ABOUT THIS TASK:
Exactly the lines below from the one with "आतंक , रहें सावधान" up to and including the one with "Hallan un proyecto autonómico para" make up the answer, with nothing else added.

PROVIDED ENTRIES:
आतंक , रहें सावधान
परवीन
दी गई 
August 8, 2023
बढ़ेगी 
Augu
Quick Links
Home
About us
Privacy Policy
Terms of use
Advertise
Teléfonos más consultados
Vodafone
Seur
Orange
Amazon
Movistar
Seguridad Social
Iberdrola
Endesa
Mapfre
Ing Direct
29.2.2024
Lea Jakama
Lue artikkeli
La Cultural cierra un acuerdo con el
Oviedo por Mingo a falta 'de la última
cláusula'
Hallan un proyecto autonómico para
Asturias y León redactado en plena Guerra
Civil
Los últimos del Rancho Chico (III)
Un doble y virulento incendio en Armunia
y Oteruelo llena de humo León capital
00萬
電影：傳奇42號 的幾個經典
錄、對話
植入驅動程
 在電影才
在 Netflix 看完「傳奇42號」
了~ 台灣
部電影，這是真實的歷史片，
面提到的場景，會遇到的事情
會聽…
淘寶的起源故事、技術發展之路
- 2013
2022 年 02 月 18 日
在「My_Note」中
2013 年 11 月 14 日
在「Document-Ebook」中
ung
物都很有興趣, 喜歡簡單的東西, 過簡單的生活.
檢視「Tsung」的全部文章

...

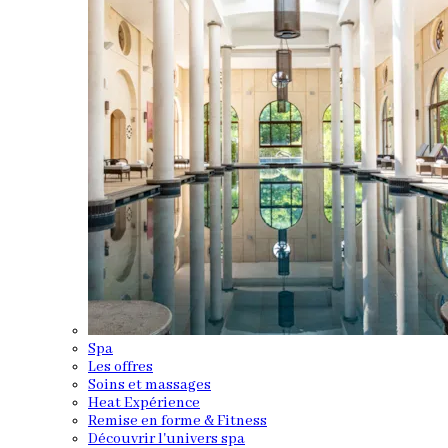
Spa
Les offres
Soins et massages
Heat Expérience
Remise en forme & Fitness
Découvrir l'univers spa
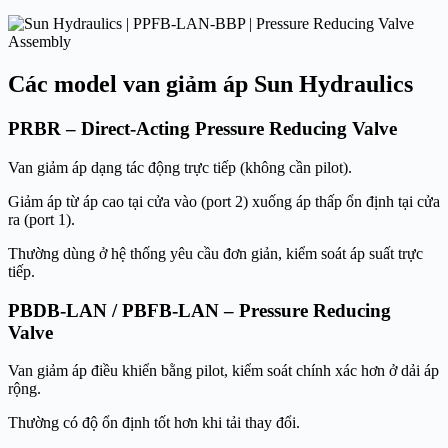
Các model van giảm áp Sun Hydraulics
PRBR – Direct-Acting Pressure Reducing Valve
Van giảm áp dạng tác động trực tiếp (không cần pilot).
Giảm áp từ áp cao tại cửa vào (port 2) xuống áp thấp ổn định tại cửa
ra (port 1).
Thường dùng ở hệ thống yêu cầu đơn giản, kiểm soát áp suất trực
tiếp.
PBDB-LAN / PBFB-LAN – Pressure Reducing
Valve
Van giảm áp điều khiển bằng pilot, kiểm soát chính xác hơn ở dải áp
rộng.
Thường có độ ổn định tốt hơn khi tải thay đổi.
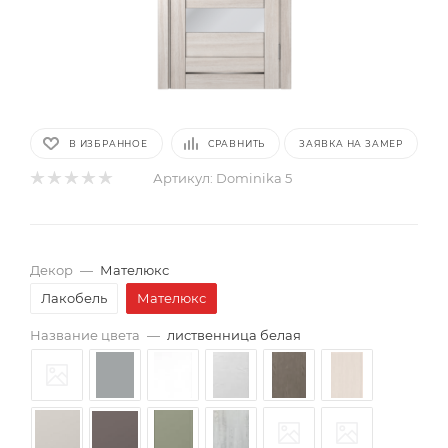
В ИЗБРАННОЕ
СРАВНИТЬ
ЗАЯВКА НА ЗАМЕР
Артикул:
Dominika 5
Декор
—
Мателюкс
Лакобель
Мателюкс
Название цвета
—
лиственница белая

--

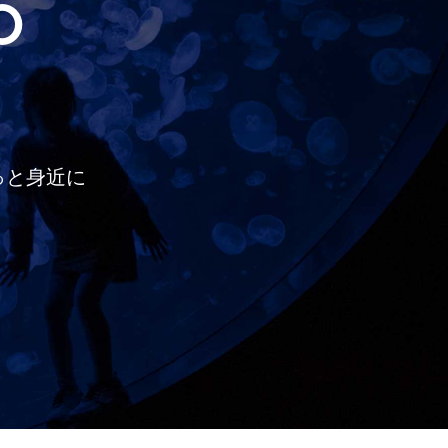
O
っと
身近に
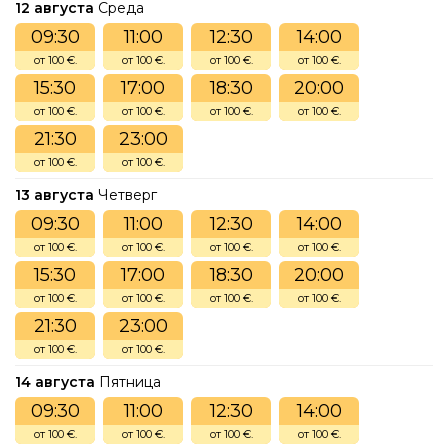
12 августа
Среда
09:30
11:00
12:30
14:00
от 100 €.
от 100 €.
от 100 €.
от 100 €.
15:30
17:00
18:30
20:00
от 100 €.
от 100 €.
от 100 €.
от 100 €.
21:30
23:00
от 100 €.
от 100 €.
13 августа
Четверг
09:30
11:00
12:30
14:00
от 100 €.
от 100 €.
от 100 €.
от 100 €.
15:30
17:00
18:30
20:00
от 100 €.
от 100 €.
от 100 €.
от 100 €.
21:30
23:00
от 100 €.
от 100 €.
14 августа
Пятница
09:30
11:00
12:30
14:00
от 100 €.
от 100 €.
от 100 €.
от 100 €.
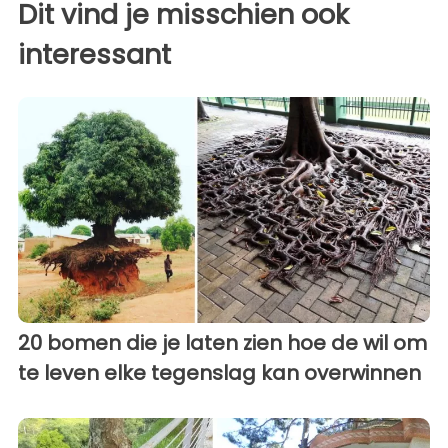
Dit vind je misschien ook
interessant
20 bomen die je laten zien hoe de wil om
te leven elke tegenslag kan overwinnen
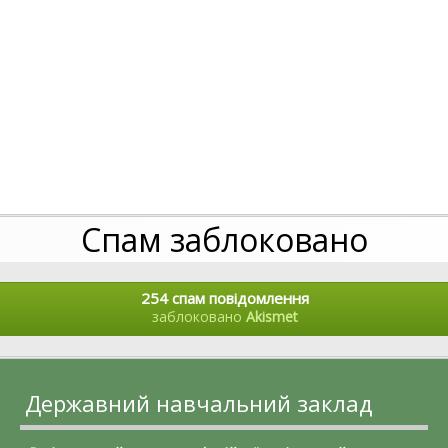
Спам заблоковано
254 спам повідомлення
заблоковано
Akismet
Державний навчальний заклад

PROBLEM SOLUTION:
आतंक , रहें सावधान
परवीन
दी गई 
August 8, 2023
बढ़ेगी 
Augu
Quick Links
Home
About us
Privacy Policy
Terms of use
Advertise
Teléfonos más consultados
Vodafone
Seur
Orange
Amazon
Movistar
Seguridad Social
Iberdrola
Endesa
Mapfre
Ing Direct
29.2.2024
Lea Jakama
Lue artikkeli
La Cultural cierra un acuerdo con el
Oviedo por Mingo a falta 'de la última
cláusula'
Hallan un proyecto autonómico para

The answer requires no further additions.